Voice procedure communications are intended to maximize clarity of spoken communication and reduce misunderstanding. It consists of signalling protocol such as the use of abbreviated codes like the CB radio ten-code, Q codes in amateur radio and aviation, police codes, etc., and jargon. For instance the United States Air Force uses the term "Check Rog" meaning received and acknowledged.

Some elements of voice procedure are understood across many applications, but significant variations exist. The military of the NATO countries have similar procedures in order to make cooperation easier, and pseudo-military organizations often base their procedures on them, so some commonality exists there.

Words in voice procedure

Some words with specialized meanings are used in radio communication throughout the English-speaking world, and in international radio communication, where English is the lingua franca.

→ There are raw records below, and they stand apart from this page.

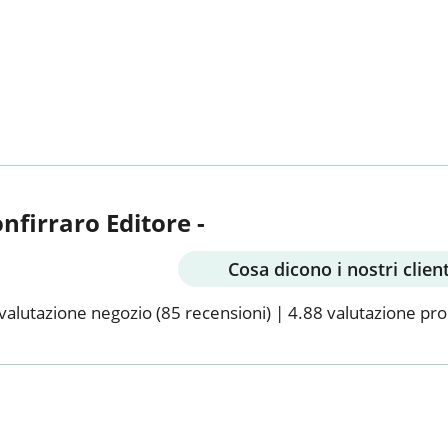
onfirraro Editore -
Cosa dicono i nostri client
valutazione negozio
(85 recensioni)
|
4.88 valutazione pr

  • Affirmative  Yes (In aviation it is Affirm in order not to be confused with negative if only the last part of the transmission is heard.)
  • Negative  No
  • Reading you Five / Loud and clear / Your signal is clear; 5×5.
  • Over  I have finished talking and I am listening for your reply. Short for "Over to you."
  • Come in  You may begin speaking now
  • Out  I have finished talking to you and do not expect a reply.
  • Wait  I do not have the answer or information to hand, I will attempt to source the answer or information requested shortly but until then I have finished talking and do not expect a reply. Can be suffixed with a number to indicated estimated number of minutes until a reply can be expected. ex: WAIT TWO indicates "you should expect my reply in approximately two minutes".
  • Roger  "I have received all of the last transmission" in both military and civilian aviation radio communications. This usage comes from the initial R of received: R was called Roger in the radio alphabets or spelling alphabets in use by the military at the time of the invention of the radio.
  • Ten four  I understand; ok; all right
  • Copy (U.S.)  I heard what you just said; ok; all right.
  • Copy (Canadian)  Write down (i.e. "Prepare to copy" - I am going to give you detailed instructions, have something ready to write them down with.).
  • Wilco  Will comply (after receiving new directions).
  • Go ahead or Send your traffic  Send your transmission.
  • Say again repeat; Please repeat your last message (Repeat is only used in Canadian/US military radio terminology to request additional artillery fire)
  • Break  Signals a pause during a long transmission to open the channel for other transmissions, especially for allowing any potential emergency traffic to get through. (Not used in British Army)
  • Break-Break  Signals to all listeners on the frequency, the message to follow is priority. Almost always reserved for emergency traffic or in NATO forces, an urgent 9 line or Frag-O. In Aviation it simply signifies the end of a transmission to one call-sign and the commencement of transmission to another. e.g. "G-WXYZ Standy. Break-Break. G-ABCD Cleared to Land Runway 17" etc.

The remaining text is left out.